Self-Care: Buying Ourselves a Little Time
Recently in these pages, Meredith MC commented that “for my birthday this year, I decided that my gift to myself would be to use the phrase ‘let me get back to you,’ instead of immediately saying yes to every request. I feel like I have an eight-year-old girl living in my brain who just wants everyone to like her, and she pipes up whenever someone wants my time and energy. This has left me overworked and resentful when I’ve agreed to things without pausing for thought.”
Meredith continued, “I tried saying ‘let me get back to you’ for the first time last week, and it was so wonderful to have the time and space to consider what I wanted. And to have liberation from the insecure little girl in my head. I believe everyone who habitually says ‘yes’ without thinking should try it.”
What could be better than a self-care success, right out of the gate?
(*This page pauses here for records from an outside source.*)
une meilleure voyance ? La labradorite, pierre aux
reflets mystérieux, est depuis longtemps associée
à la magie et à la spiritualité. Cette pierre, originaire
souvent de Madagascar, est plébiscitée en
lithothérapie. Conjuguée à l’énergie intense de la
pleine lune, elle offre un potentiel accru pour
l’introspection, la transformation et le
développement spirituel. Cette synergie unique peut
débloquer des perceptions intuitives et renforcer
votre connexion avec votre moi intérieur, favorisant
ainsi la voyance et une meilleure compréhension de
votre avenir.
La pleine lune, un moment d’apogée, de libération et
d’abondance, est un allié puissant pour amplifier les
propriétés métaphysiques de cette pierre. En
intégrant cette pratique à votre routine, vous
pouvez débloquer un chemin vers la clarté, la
Happy birthday, Meredith, and may your liberation continue all year, and beyond!
If you would like to take a leaf out of Meredith’s book, read on.
“Let me get back to you” is an example of what my friend Havi Brooks calls a “buffer phrase.” It’s a stock phrase you have memorized and so can summon under pressure, and it puts a little space, a buffer, between a request and the consequences of saying “yes” too fast. A buffer phrase won’t get you out of jail for free, but it will buy you a little time to pull together your defense.
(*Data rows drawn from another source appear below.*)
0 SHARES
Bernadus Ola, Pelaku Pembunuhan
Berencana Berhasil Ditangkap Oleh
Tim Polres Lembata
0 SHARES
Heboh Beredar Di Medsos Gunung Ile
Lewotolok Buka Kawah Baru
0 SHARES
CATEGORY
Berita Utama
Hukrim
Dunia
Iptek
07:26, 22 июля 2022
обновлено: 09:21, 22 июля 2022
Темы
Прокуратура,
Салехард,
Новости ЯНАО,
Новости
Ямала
When to Use Your Buffer Phrase
- When you need time to consider whether you want to do something. You don’t know yet!
- When you are 100 percent clear you want to say No!!! A thousand times No! A WORLD of No! but belligerence would not be called for.
- When you know you don’t want to say yes, but you’d like to formulate a response most likely to be met with peaceful acceptance, if possible.
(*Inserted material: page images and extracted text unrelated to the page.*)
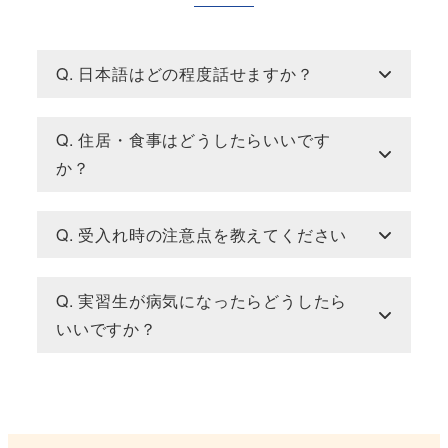
Q. 日本語はどの程度話せますか？
Q. 住居・食事はどうしたらいいです
か？
Q. 受入れ時の注意点を教えてください
Q. 実習生が病気になったらどうしたら
いいですか？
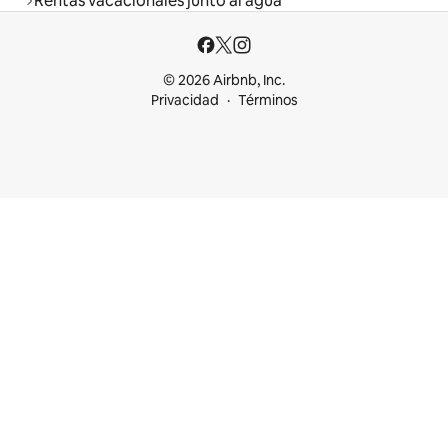
Rentas vacacionales junto al agua
© 2026 Airbnb, Inc.
Privacidad
Términos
- And if peaceful acceptance is impossible or unlikely, when you need time to brace yourself for pushback.
- Or, just for the practice! You can use your buffer phrase when you mean to say yes, just to “rep it out,” as practitioners of many disciplines say.
- When you want to teach everyone to expect you to consider requests instead of always saying yes right away.
One time I was flying from Puerto Vallarta to Boston, just having finished a Zen retreat. (Well, it was more of a vacation. And a spot of meditation.) My retreat roommate and I had been assigned two seats in a three-seat economy row, and the other seat was empty. The pilot had just introduced herself and her also female co-pilot—a first and only for me!—and we were just high-fiving each other over all the good vibes when the flight attendant came by to ask if we would give up our row to a couple with a baby. They would be more comfortable, and we would have a flight experience no worse than usual.
I was aware of feeling startled first, and then resentful as thoughts of sexism occurred. Would we have been asked if we’d been men? (Not a chance.) But I was silent until I saw the stricken look on my friend’s face, and then out of my mouth popped, “Can you give us a moment?”
The attendant said yes, of course, and my friend said, “Omigosh, thank you, I was just feeling so grateful to have a little space to reacclimate after being on retreat, and I would have hated being squeezed in after the gift of an empty seat.”
The flight attendant never came back.
Anyway, that’s why we need buffer phrases. Our training as women is about accommodating others. (Side note: As a student of Zen, or heck, a HUMAN!, you do plenty of that anyway. We’re just trying to interrupt an unhealthy and inflexible reflex.) But as adults, we must take care of ourselves first, because if we don’t, our self-neglect is gonna roll downhill on someone we love.
Nevertheless, not everyone will greet our buffer phrase with glad cries of Of course you must take time to decide what is best! In fact, people might get mad at us—and then they go to Plan B! Because people are resourceful.
But some other things might happen, too. One is that we gain a lot more time in our life, as well as the emotional space to decide what we want to do with it. (WORTH it!)
Another thing that happens when we practice using buffer phrases, as noted above, is that they get a whole lot easier to use. We say them, we don’t get kicked out of the tribe, we survive, and our survival panic subsides. Then we’re able to say “Let me get back to you” without the internal drama, and that dials down the external drama like a charm.
And in that drama-free space, we get to consider what’s best for us, along with what’s best for everyone else.
Resources and More Buffer Phrases
- “I have some things in flux right now; I’ll have to let you know.” — Lisa Sonora Beam
- “I have a policy of [never/always doing X]. It’s not personal, it’s a policy!” Origin unknown.
- Alternatively, from Martha Beck: Just tell them the truth.
- And Shonda Rhimes’s memoir Year of Yes is also about saying no. Sometimes you have to say no to another to say yes to yourself.